もっとも相手は、4代の皇帝に仕えて、何の問題もなかった「大ムジナ」である。ソツが無い。
「今の貴女様に対しては、こちらは仕える立場でございます。それに、お呼びの仕方には、皇后様との御関係もございます」
“娣”とは、後宮が在る時代の中国で王族ともなれば、同じ家の姉妹での輿入れも有り得た。その場合に使う漢字だ。
実の処「現在」の後宮では、姉妹同士の后妃たちは他にもいるし、愛紗当人よりも順序の高い姉妹も居る。
流石に「元」国主を、天下太平と引き換えに後宮入りさせた、と成れば。
それでも「元」国主とかを除けは、愛紗の順序は高い方なのだが。
結局の処、愛紗の「娣々様」には(義理姉妹にしろ)皇后を長姉とする3姉妹の次妹と言う立場が表れていた。
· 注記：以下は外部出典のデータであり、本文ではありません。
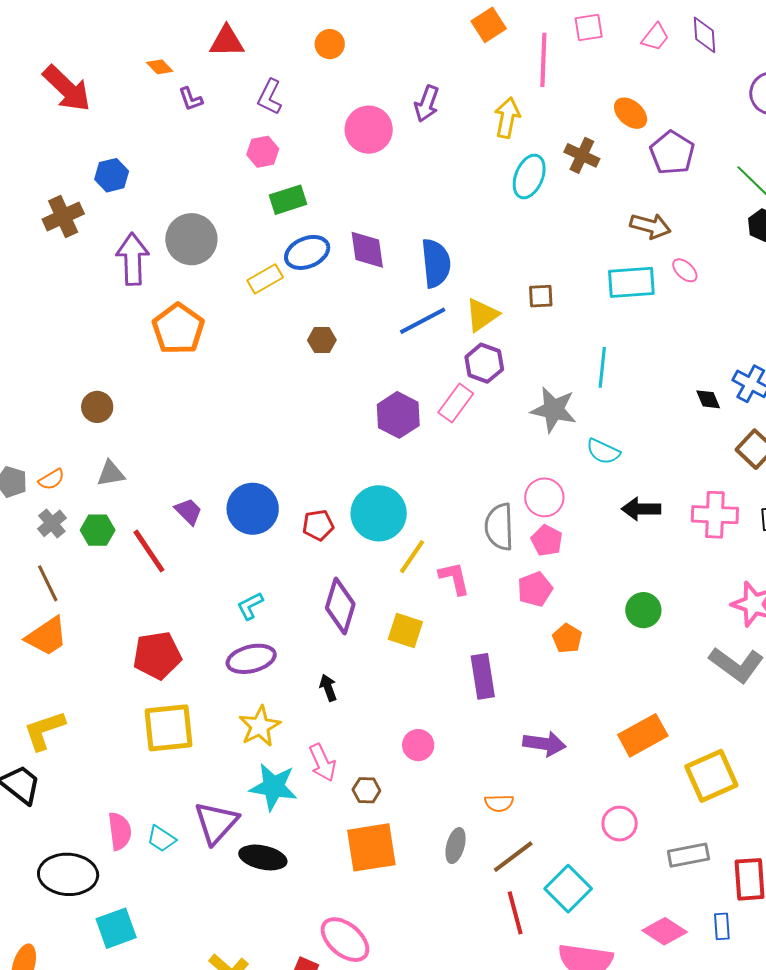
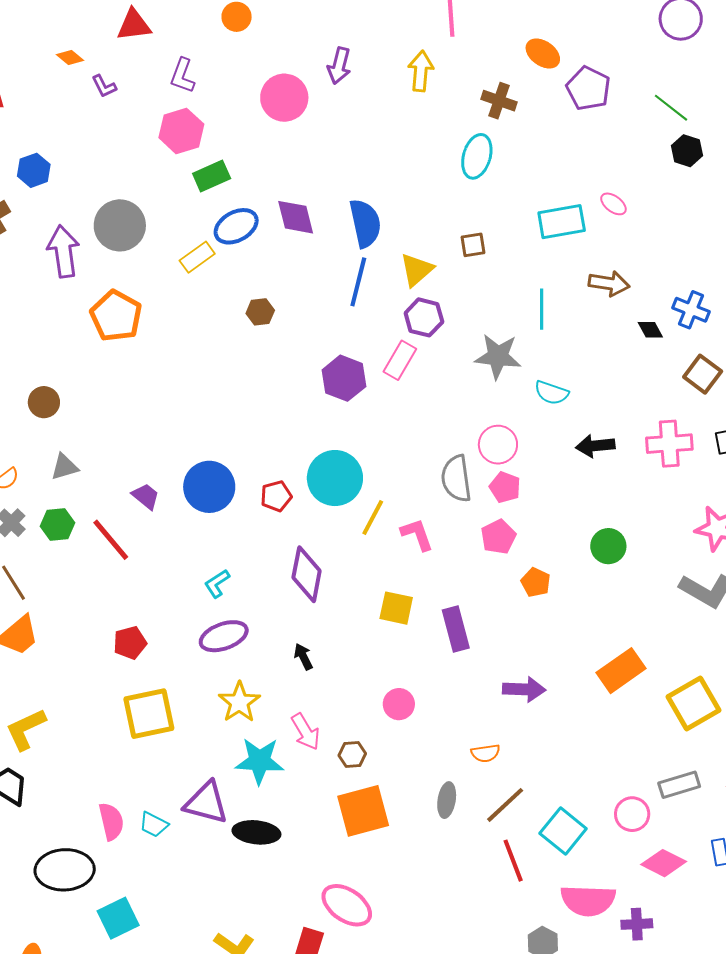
pink hexagon: (263, 152) -> (181, 131), size x1.4
cyan ellipse: (529, 177) -> (477, 156), moved
brown arrow: (650, 226) -> (609, 283), moved
blue line: (423, 321) -> (358, 282), turned -42
yellow square: (405, 630) -> (396, 608), moved
red pentagon: (157, 655) -> (130, 643), size x0.7
purple triangle: (216, 823) -> (206, 803), turned -51
pink circle: (620, 824) -> (632, 814), moved

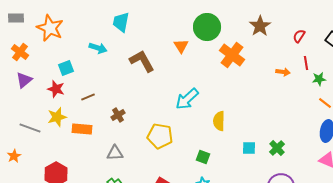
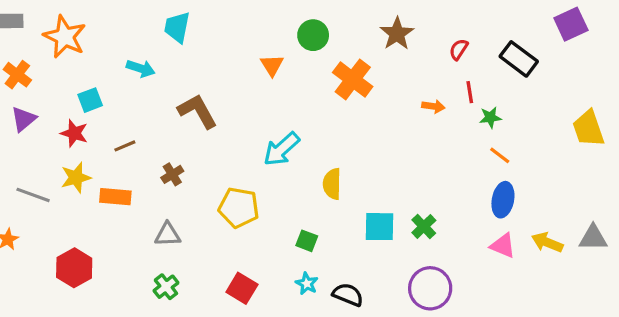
green circle: (207, 27) -> (313, 35), size x0.7
brown L-shape: (142, 61) -> (198, 111), moved
cyan square: (249, 148) -> (380, 227), size x1.5

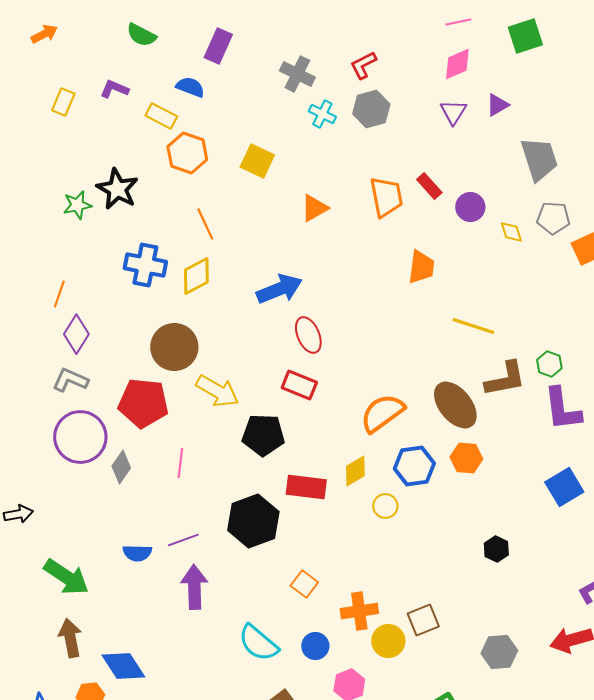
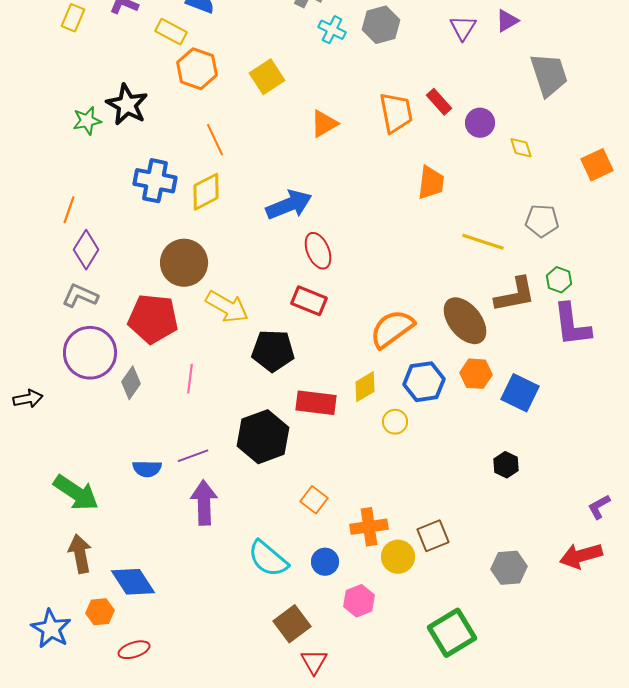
yellow square: (257, 161) -> (267, 77), turned 32
gray pentagon: (553, 218) -> (542, 221), moved
blue square: (564, 487) -> (520, 393), moved, turned -33
black arrow: (18, 514) -> (28, 399), moved

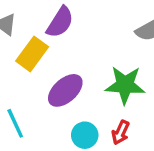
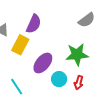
cyan circle: (85, 135) -> (59, 79), moved

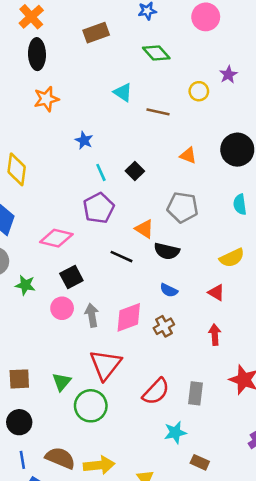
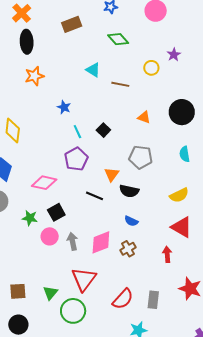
orange triangle: (144, 229) -> (112, 174), turned 35
green star: (25, 285) -> (30, 218), moved
red triangle: (216, 292) -> (182, 227), moved, size x1.6

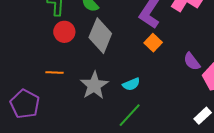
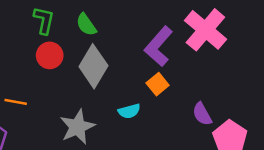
orange line: (54, 73) -> (16, 102), moved
cyan semicircle: (131, 84) -> (129, 111), moved

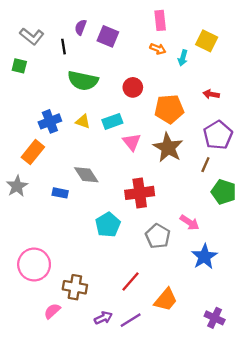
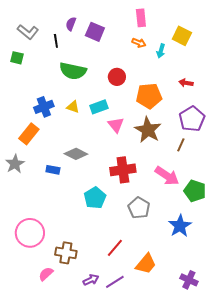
gray diamond: (86, 175) -> (76, 154), turned -30
green pentagon: (224, 192) -> (195, 191), moved
pink arrow: (190, 223) -> (167, 176), moved, size x1.4

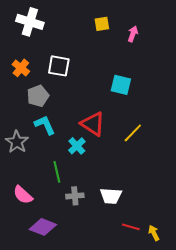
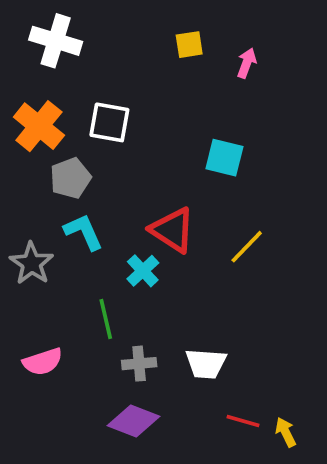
orange cross: (21, 68) -> (39, 126), size x1.5
pink semicircle: (23, 195) -> (43, 362), turned -60
purple diamond: (43, 227) -> (134, 421), moved

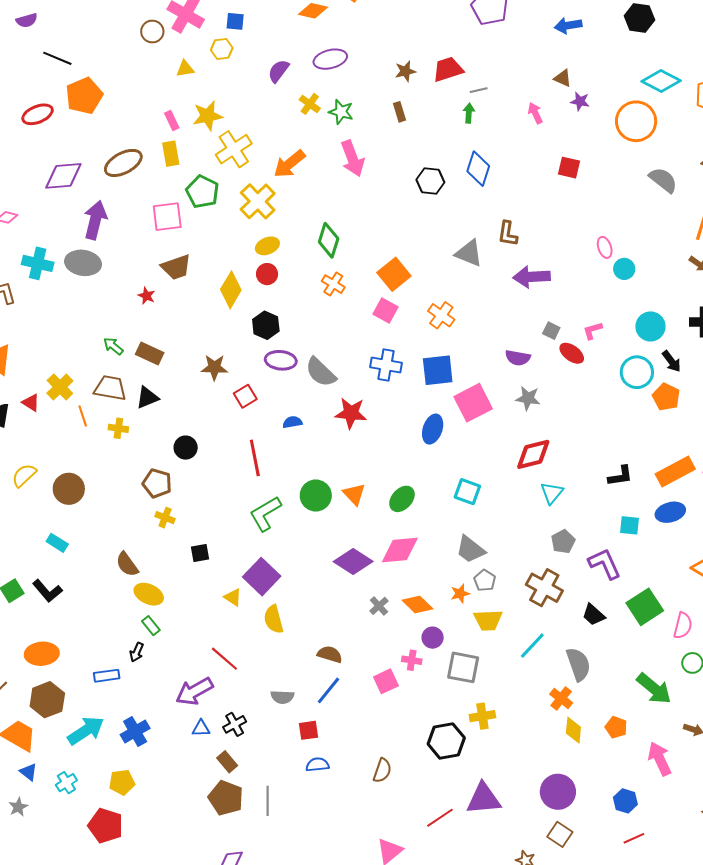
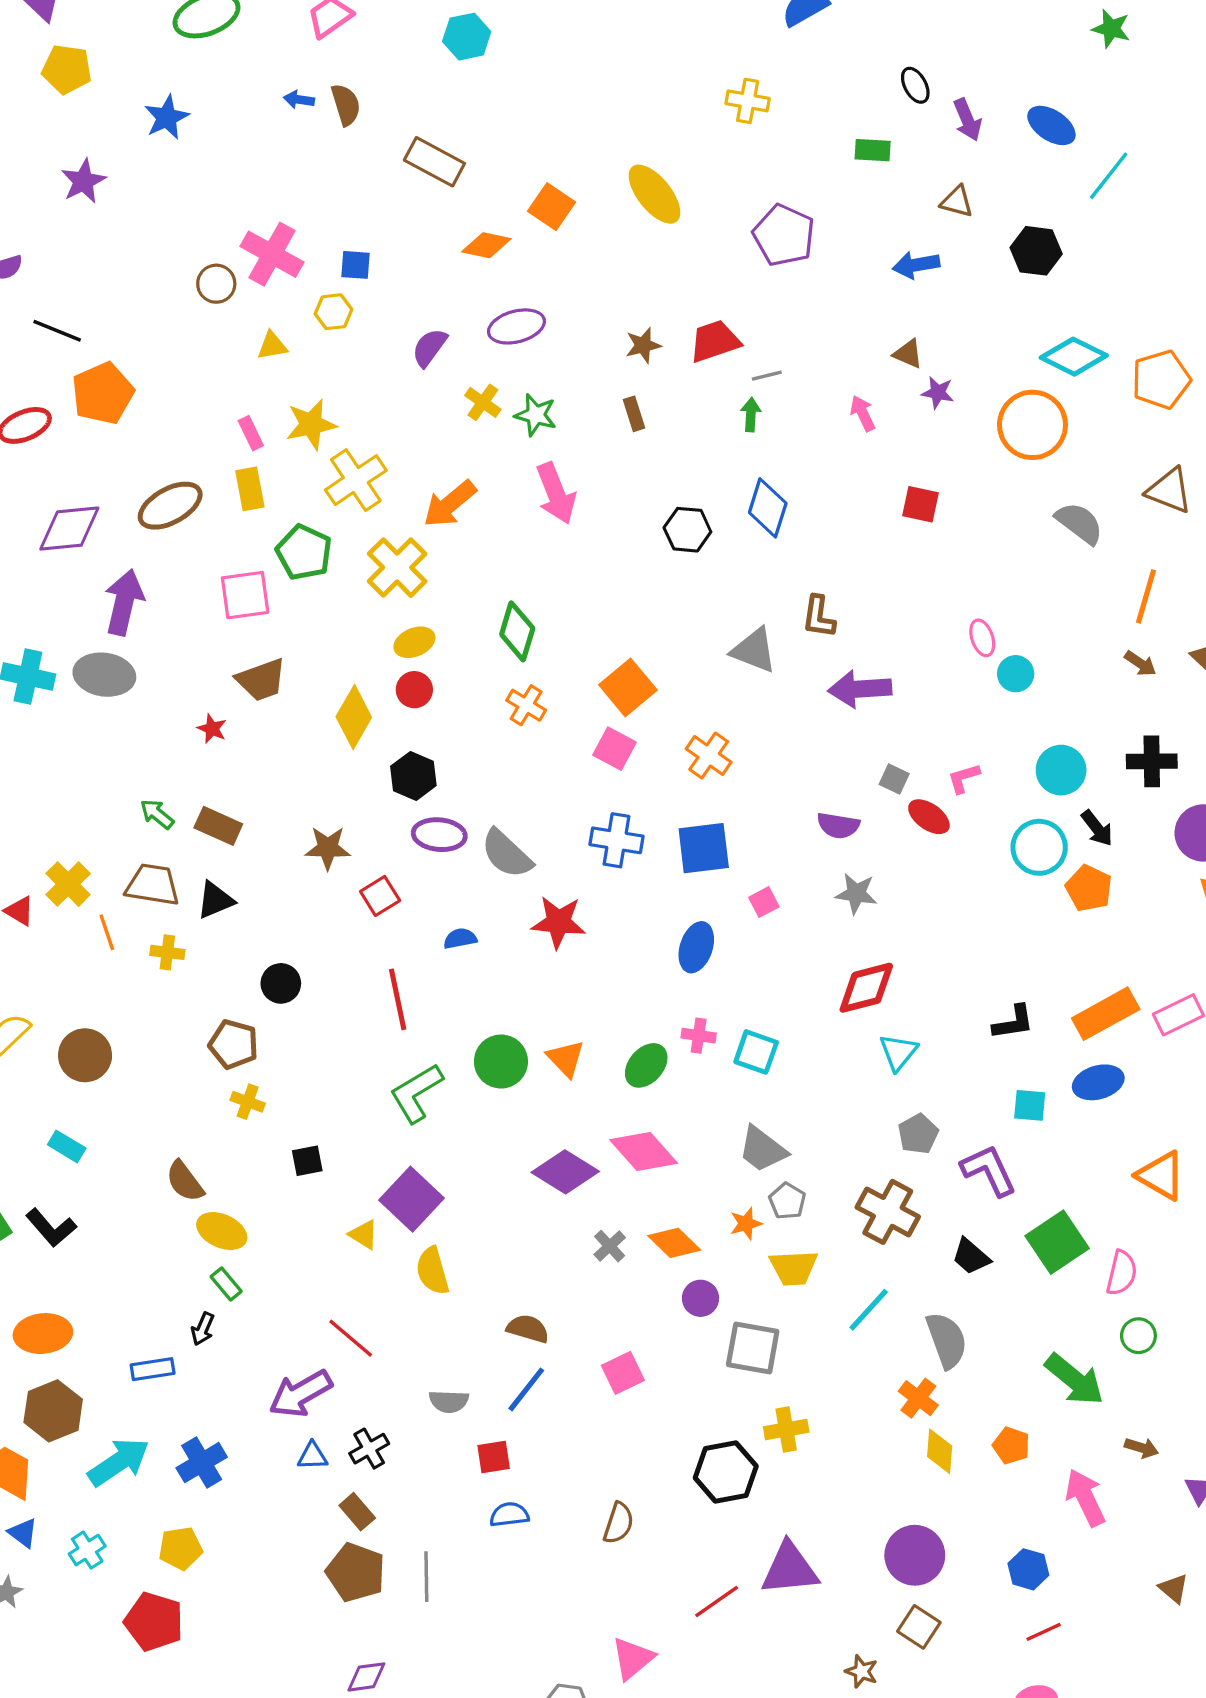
pink square: (473, 403) -> (764, 902), size x0.5
pink diamond: (400, 550) -> (644, 1152), turned 54
pink cross: (412, 660) -> (699, 1036), moved

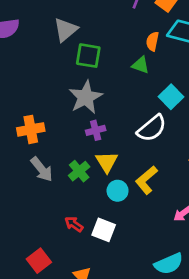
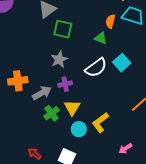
gray star: (86, 97) -> (59, 59), size x0.7
white semicircle: (152, 128) -> (96, 68), moved
gray arrow: (42, 169) -> (42, 93), moved, turned -84
red arrow: (74, 224) -> (35, 154), moved

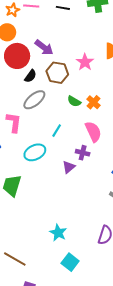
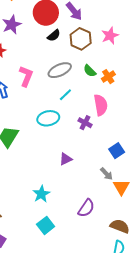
gray ellipse: (34, 100) -> (60, 70), moved
cyan ellipse: (35, 152) -> (48, 118), moved
purple triangle: (69, 167) -> (66, 159), moved

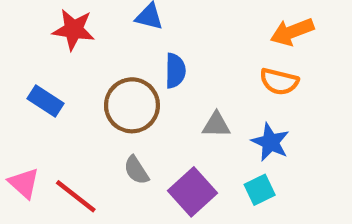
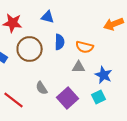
orange semicircle: (279, 82) -> (85, 47), moved
brown circle: (132, 105) -> (30, 49), moved

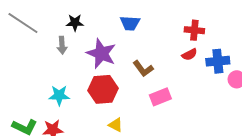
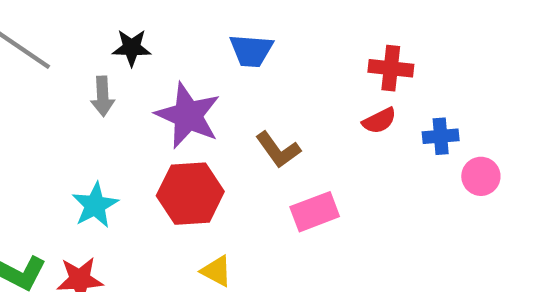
blue cross: (218, 61) -> (441, 136), size x0.7
cyan star: (59, 95) -> (95, 205), turned -30

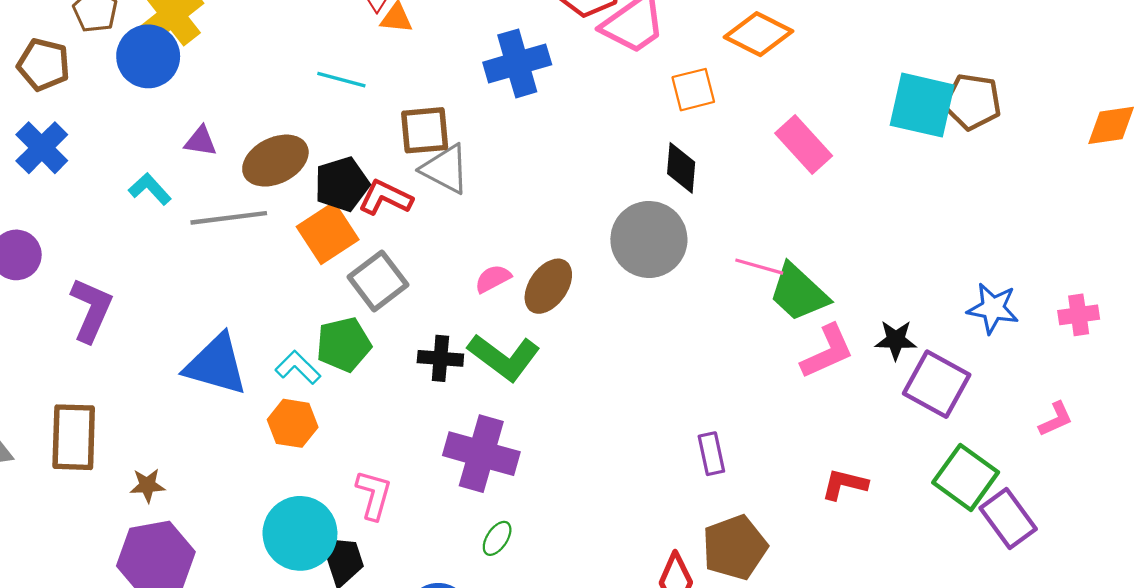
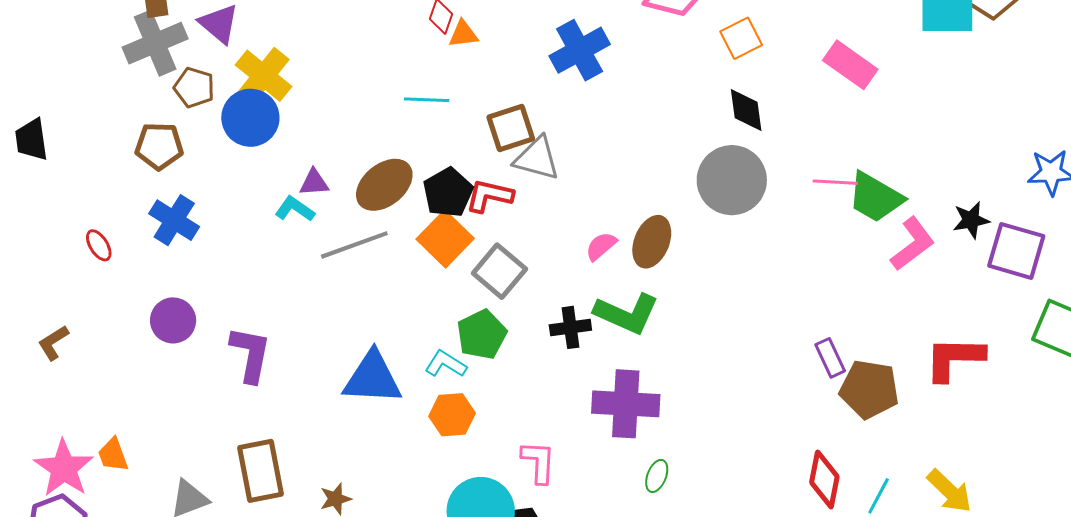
cyan L-shape: (150, 189) -> (295, 209), moved
red L-shape: (844, 484) -> (954, 358), size x1.5
brown pentagon: (735, 547) -> (869, 389), moved, turned -30

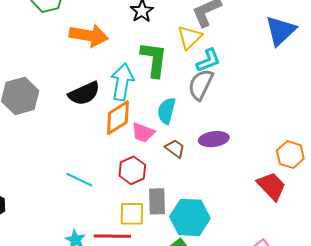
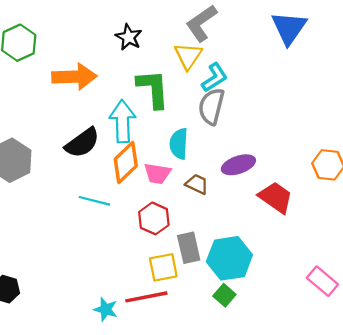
cyan line: (79, 180) -> (94, 201), moved
red trapezoid: (271, 186) -> (276, 197), moved

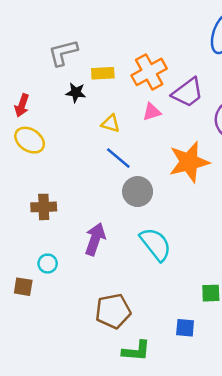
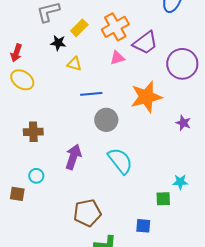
yellow rectangle: (103, 73) -> (79, 28), turned -42
yellow triangle: (111, 123) -> (74, 64), moved
blue line: (118, 158) -> (91, 94), turned -45

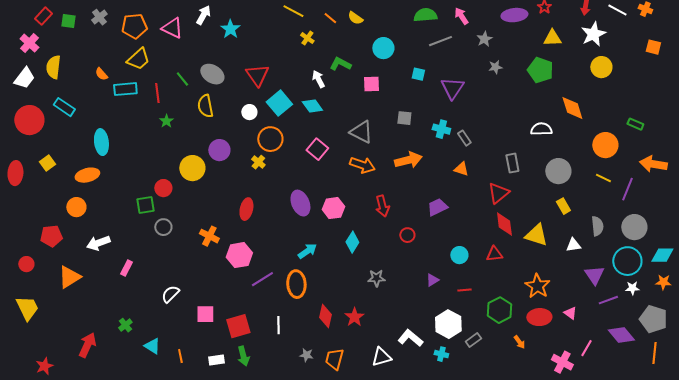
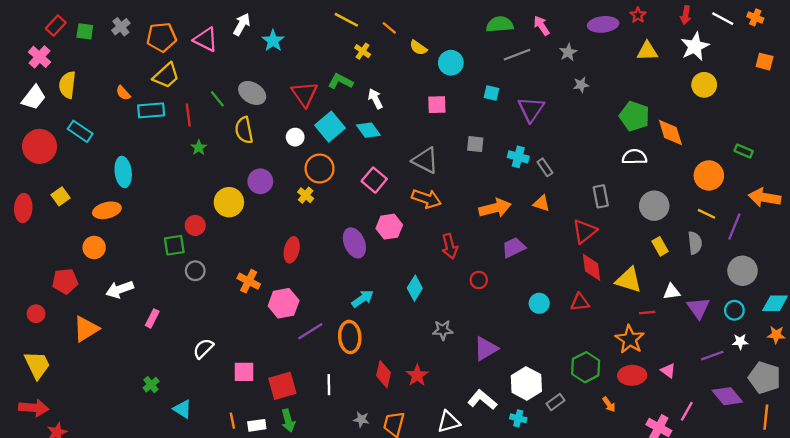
yellow semicircle: (355, 18) -> (418, 48), moved
green L-shape: (340, 64) -> (340, 81), moved
green pentagon: (540, 70) -> (634, 116), moved
orange arrow: (408, 160) -> (495, 208), moved
pink hexagon: (333, 208) -> (389, 227), moved
gray semicircle: (597, 226) -> (695, 243), moved
cyan circle: (627, 261) -> (734, 310), size x0.6
purple triangle: (594, 275) -> (698, 308), moved
purple triangle: (432, 280) -> (486, 349), moved, size x1.6
red line: (464, 290) -> (647, 313), moved
red arrow: (87, 345) -> (34, 408), moved, turned 70
orange line: (180, 356) -> (232, 421), moved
「その様な、言っていたら切りの無い事よりも、いか用か?」
「おトボケに成りなさいますな。貴女様は只の将軍では、もはや無く、そして「ここ」は後宮にございます」
「な(汗)」
「恐れ多くも、主上の御目を楽しまなされるのも后妃様方の御役目。我々の御奉公」
「な、何を着せるつもりか知らないが、わたしなんぞに似合う筈が無かろう!他に何人でも似合う誰かが…」
「その様な、本当に勿体(もったい)無い事をおっしゃる御方に、ご自分の美しさに目覚めて戴(いただ)くのも御奉公に、ございます」
“こすぷれ”を覚悟しながら、やっぱり「大ムジナ」が華琳(大)に見えた。